ワータイガーの場合は、俺と同じ様に太い樹木などを巧みに利用して悟られないように移動し、気配を隠していただけだ。


しかし、コイツの場合は体表の温度分布が、虫の居る樹木と全く一緒なので擬態である可能性が高い。


ある意味で『探査』の魔法を無効化しているとも言える。


俺は、ワーウルフ第4形態がダッシュの為に身を屈めた瞬間に、ヘレナたちを抱き寄せて『転移』の魔法を発動し、自宅へと逃げ帰った。



<続く>

【人物紹介】

ソード……主人公。本名は、惣田真悟。ステータス上の名前が、シングル・ソード。


ヘレナ……傭兵ギルドの教育担当。ヴィクトリアの従姉妹。ソードと同棲中。


ヴィクトリア……ハンターギルドの契約担当。ヘレナの従姉妹。



【魔法紹介】

『凍結』……豪雪地帯で雪解け時に出てくる凍死体を再現したもの。対象を凍らせる。威力は個人の力量に比例し、接触している対象に発動する。

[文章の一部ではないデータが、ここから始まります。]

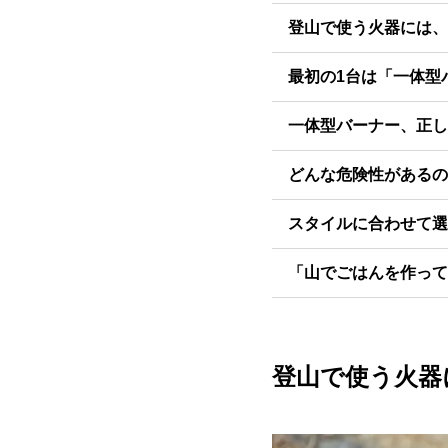
登山で使う火器には、
最初の1台は「一体型
一体型バーナー、正し
どんな危険性があるの
スタイルに合わせて選
「山でごはんを作って
登山で使う火器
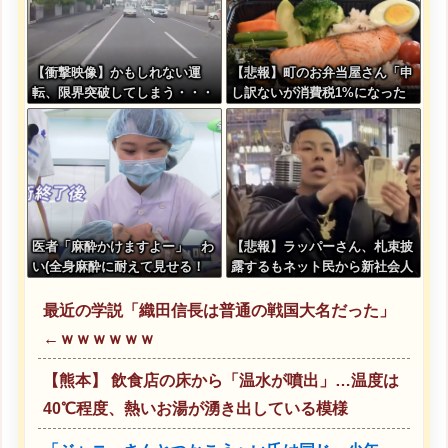
【衝撃映像】かもしれない運
【悲報】町のお弁当屋さん「申
転、限界突破してしまう・・・
し訳ないが消費税1%になった
らその分商品代を値上げする
わ」
医者「麻酔かけますよー」 わ
【悲報】ラッパーさん、札束披
い(全身麻酔に耐えて見せる！
露するもネット民から新社会人
うおおおおおお！！！！)
の初ボーナスくらいしかないと
笑われる
最近の学説「織田信長は普通の戦国大名だった」
←ｗｗｗｗｗｗ
【熊本】 飲食店の床から「温水が噴出」…温度は
40℃程度、熱いお湯が湧き出している模様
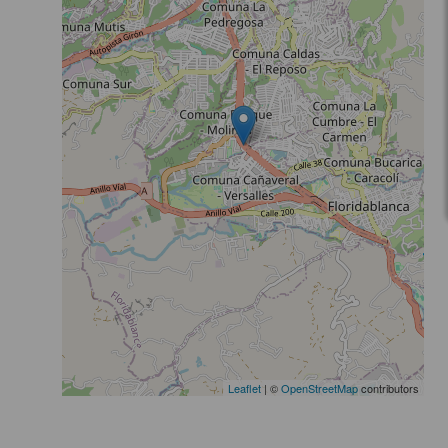
Leaflet
| ©
OpenStreetMap
contributors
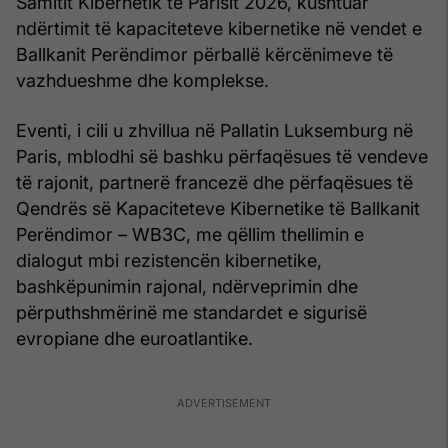
Samitit Kibernetik të Parisit 2026, kushtuar
ndërtimit të kapaciteteve kibernetike në vendet e
Ballkanit Perëndimor përballë kërcënimeve të
vazhdueshme dhe komplekse.
Eventi, i cili u zhvillua në Pallatin Luksemburg në
Paris, mblodhi së bashku përfaqësues të vendeve
të rajonit, partnerë francezë dhe përfaqësues të
Qendrës së Kapaciteteve Kibernetike të Ballkanit
Perëndimor – WB3C, me qëllim thellimin e
dialogut mbi rezistencën kibernetike,
bashkëpunimin rajonal, ndërveprimin dhe
përputhshmërinë me standardet e sigurisë
evropiane dhe euroatlantike.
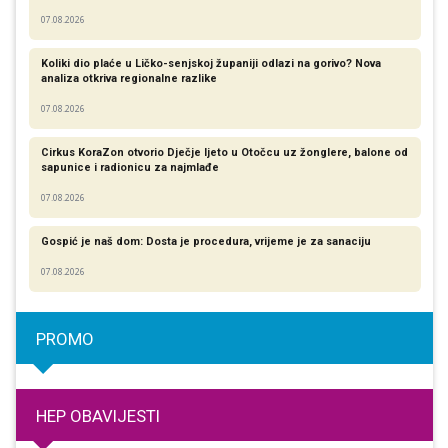
07.08.2026
Koliki dio plaće u Ličko-senjskoj županiji odlazi na gorivo? Nova
analiza otkriva regionalne razlike​
07.08.2026
Cirkus KoraZon otvorio Dječje ljeto u Otočcu uz žonglere, balone od
sapunice i radionicu za najmlađe
07.08.2026
Gospić je naš dom: Dosta je procedura, vrijeme je za sanaciju
07.08.2026
PROMO
HEP OBAVIJESTI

『収納』……麻袋などに物体を放り込むという光景を再現したもの。自由に出し入れできる収納空間。容量や時間の流れは個人の力量に比例し、一度構築すれば状態の維持に魔力は消費しないが、出し入れ時には質量に応じた魔力を消費する。生きているモノも入れられるが、消失する事がある。


『探査』……亜人の視力や視覚を再現したもの。実際に視力を強化している訳ではなく、周囲へ魔素を放って反響する魔素を知覚し、視覚と共感覚を引き起こしているだけなので、可視光線以外の映像を視ることも出来る。


『氷湖』……物体が湖の氷に閉じ込められている光景を再現したもの。対象を凍らせる訳ではなく、指定位置周辺の動きを止める。距離や範囲や威力は個人の力量に比例し、任意の場所で発動するが、距離に比例して発動時間が遅くなる。


『転移』……転移門の機能を再現したもの。自身だけでなく接触している任意の物体にも作用し、距離や容量は完全に個人の力量に比例する。